Diez años atrás, viernes, un claro síntoma puso en guardia a Antonio. Le mente funciona rápido y comprende lo que ocurre. No puede por menos que comentarlo con su pareja. El rostro de preocupación se hizo patente. Dejó pasar unas horas, la noche se hizo larga, muy larga. Fue imposible conciliar el sueño, el mundo se le venia encima.
Por la mañana, temprano, llama a un compañero y le pone al corriente. Sin mediar más palabras y sin mostrar sentimentalismo ni rastro de pena le indica, de forma profesional, lacónica y casi abrupta, lo que tenía que hacer, sin pérdida de tiempo. Agradeció que tomará esa decisión pues estaba paralizado. Sus palabras le sirvieron de acicate, le espolearon para tomar el camino del hospital y ponerse en sus manos como un enfermo más.
Ya en la consulta las miradas de ambos médicos se cruzaron, sabian los dos que es lo que ocurría. Una breve, muy breve historía clínica y la indicación de una prueba complementaria que, a la sazón y con toda seguridad daría con la confirmación del diagnóstico.
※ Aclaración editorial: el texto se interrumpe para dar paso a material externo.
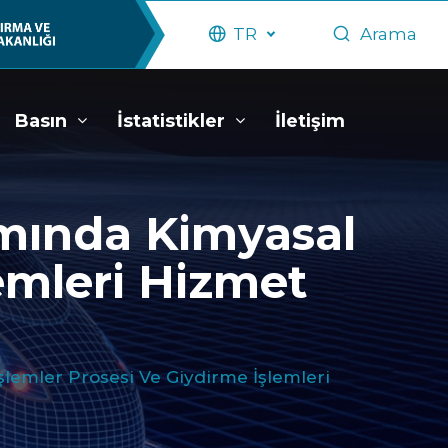
TR
Arama
Basın
İstatistikler
İletişim
amında Kimyasal
emleri Hizmet
lemler Prosesi Ve Giydirme İşlemleri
No cabía ningún lugar a la duda, la sospecha diagnóstica se reflejo en
ambas mentes. No hubo ninguna palabra de consuelo, ni de cariño. Los dos eran profesionales y sabían que terreno pisaban.
Con una losa encima atravesó de extremo a extremo aquel pasillo largo y amplio, recortadoas sus paredes con grandes ventanales acristalados. Los pasos que ahora daba Antonio recorrían aquellos metros que tantas veces había hecho en sus guardias de hospital pero, ahora, no era para acudir a ver a un enfermo ingresado requerido por la enfermera de planta sino para, como enfermo, recoger la solicitud del estudio preoperatorio. El médico... había pasado al otro lado, era un paciente más.